===== INFORMATION PROVIDED

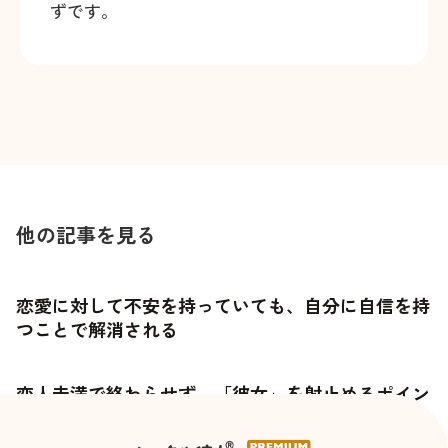
ずです。
他の記事を見る
恋愛に対して不安を持っていても、自分に自信を持
つことで解消される
恋人未満で終わらせず、「彼女」を射止めるポイン
トとは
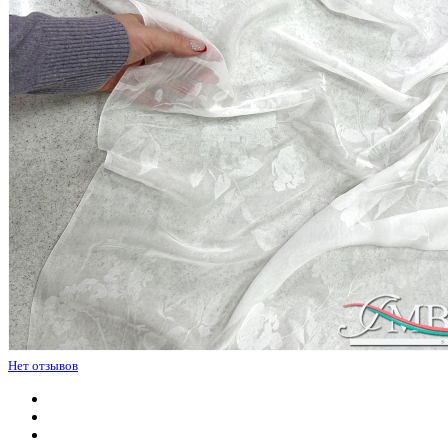
Нет отзывов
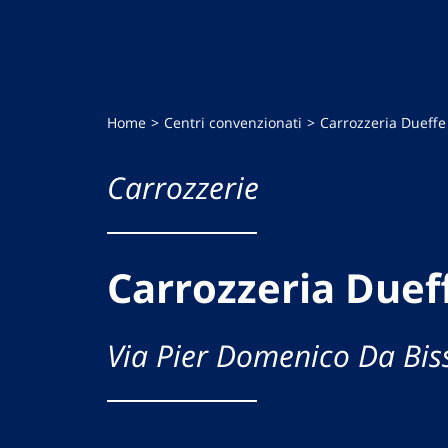
Home
Centri convenzionati
Carrozzeria Dueffe 
Carrozzerie
Carrozzeria Dueff
Via Pier Domenico Da Bis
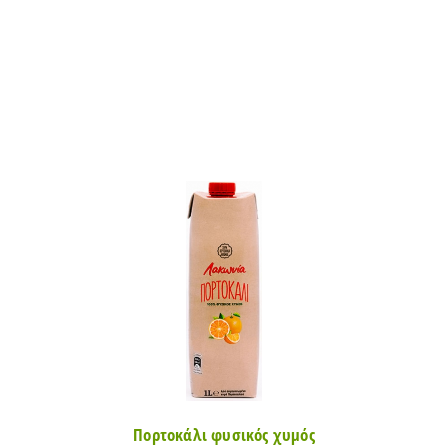
Δείτε επίσης
Πορτοκάλι φυσικός χυμός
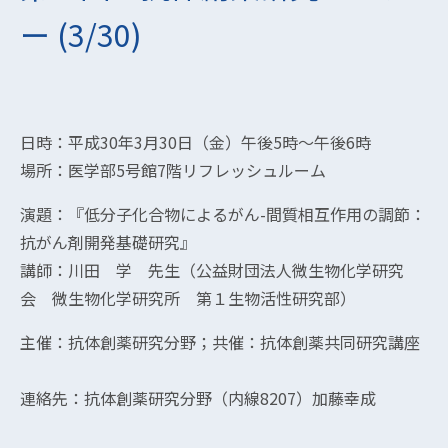
ー (3/30)
日時：平成30年3月30日（金）午後5時～午後6時
場所：医学部5号館7階リフレッシュルーム
演題：『低分子化合物によるがん-間質相互作用の調節：
抗がん剤開発基礎研究』
講師：川田 学 先生（公益財団法人微生物化学研究
会 微生物化学研究所 第１生物活性研究部）
主催：抗体創薬研究分野；共催：抗体創薬共同研究講座
連絡先：抗体創薬研究分野（内線8207）加藤幸成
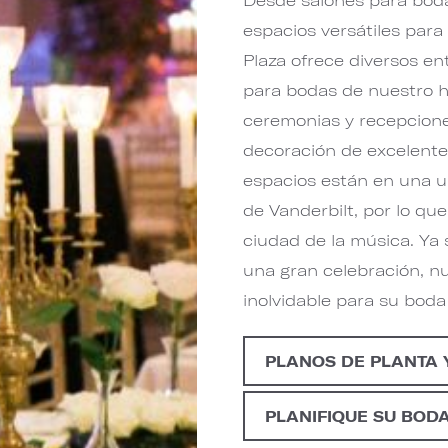
espacios versátiles para
Plaza ofrece diversos en
para bodas de nuestro h
ceremonias y recepciones
decoración de excelente
espacios están en una u
de Vanderbilt, por lo qu
ciudad de la música. Ya 
una gran celebración, n
inolvidable para su boda
PLANOS DE PLANTA 
PLANIFIQUE SU BOD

==========

AIM OF THE TASK: Exactly as written above, print every record, and keep the pictures out.

EXERCISE RESPONSE:
ずです。
他の記事を見る
恋愛に対して不安を持っていても、自分に自信を持
つことで解消される
恋人未満で終わらせず、「彼女」を射止めるポイン
トとは
Нет отзывов
Home
Centri convenzionati
Carrozzeria Dueffe 
Carrozzerie
Carrozzeria Dueff
Via Pier Domenico Da Bis
Δείτε επίσης
Πορτοκάλι φυσικός χυμός
ー (3/30)
日時：平成30年3月30日（金）午後5時～午後6時
場所：医学部5号館7階リフレッシュルーム
演題：『低分子化合物によるがん-間質相互作用の調節：
抗がん剤開発基礎研究』
講師：川田 学 先生（公益財団法人微生物化学研究
会 微生物化学研究所 第１生物活性研究部）
主催：抗体創薬研究分野；共催：抗体創薬共同研究講座
連絡先：抗体創薬研究分野（内線8207）加藤幸成
espacios versátiles para
Plaza ofrece diversos en
para bodas de nuestro h
ceremonias y recepciones
decoración de excelente
espacios están en una u
de Vanderbilt, por lo qu
ciudad de la música. Ya 
una gran celebración, n
inolvidable para su boda
PLANOS DE PLANTA 
PLANIFIQUE SU BOD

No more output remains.